- Problem to work on
In the entries below, find each line with the word "sebagai" and return it.

- Extracted data
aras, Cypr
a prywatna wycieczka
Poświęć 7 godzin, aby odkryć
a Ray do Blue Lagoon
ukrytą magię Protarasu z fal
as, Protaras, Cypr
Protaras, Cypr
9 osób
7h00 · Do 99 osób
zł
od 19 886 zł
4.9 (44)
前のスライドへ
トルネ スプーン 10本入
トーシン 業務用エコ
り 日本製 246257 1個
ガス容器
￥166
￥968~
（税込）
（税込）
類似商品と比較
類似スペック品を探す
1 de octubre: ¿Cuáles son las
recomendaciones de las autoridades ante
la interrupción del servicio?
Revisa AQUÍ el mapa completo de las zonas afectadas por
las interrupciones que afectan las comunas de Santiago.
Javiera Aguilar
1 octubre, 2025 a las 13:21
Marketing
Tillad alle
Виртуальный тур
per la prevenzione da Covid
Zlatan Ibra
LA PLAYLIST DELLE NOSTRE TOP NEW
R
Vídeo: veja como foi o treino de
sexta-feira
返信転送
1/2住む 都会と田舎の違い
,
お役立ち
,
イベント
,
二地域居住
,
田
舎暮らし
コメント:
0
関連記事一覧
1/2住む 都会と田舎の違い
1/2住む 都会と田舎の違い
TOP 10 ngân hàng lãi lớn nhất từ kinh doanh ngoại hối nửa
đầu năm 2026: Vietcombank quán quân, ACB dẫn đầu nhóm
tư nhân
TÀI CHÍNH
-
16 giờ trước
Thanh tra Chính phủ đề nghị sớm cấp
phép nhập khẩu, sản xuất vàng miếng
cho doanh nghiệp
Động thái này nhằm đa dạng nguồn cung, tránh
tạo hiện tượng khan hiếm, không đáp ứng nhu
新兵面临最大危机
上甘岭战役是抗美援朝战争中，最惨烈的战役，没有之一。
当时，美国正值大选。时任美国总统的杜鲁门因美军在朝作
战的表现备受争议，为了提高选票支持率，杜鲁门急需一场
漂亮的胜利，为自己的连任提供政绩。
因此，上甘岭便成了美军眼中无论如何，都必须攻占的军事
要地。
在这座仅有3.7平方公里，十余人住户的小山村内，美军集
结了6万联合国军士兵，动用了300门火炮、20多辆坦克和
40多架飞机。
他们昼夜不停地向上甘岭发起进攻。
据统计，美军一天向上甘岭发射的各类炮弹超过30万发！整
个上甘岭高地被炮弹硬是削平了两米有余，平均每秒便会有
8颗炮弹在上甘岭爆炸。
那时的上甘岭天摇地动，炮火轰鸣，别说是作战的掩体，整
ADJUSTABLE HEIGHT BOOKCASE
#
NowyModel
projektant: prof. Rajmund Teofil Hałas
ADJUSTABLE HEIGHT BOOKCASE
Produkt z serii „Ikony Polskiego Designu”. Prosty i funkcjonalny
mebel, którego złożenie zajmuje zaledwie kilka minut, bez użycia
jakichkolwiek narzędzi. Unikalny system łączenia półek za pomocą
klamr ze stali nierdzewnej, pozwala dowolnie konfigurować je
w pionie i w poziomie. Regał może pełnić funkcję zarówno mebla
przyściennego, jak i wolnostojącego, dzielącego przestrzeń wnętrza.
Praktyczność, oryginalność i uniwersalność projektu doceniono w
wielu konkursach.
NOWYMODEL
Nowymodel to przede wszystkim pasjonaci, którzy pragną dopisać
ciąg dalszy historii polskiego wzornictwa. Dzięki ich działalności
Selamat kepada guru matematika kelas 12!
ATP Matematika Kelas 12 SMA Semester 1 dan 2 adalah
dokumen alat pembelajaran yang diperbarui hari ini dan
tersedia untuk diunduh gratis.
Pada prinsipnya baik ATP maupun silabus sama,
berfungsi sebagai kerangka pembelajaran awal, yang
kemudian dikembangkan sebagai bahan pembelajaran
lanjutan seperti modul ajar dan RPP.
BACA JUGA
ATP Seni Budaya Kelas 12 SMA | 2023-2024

- Written response
berfungsi sebagai kerangka pembelajaran awal, yang
kemudian dikembangkan sebagai bahan pembelajaran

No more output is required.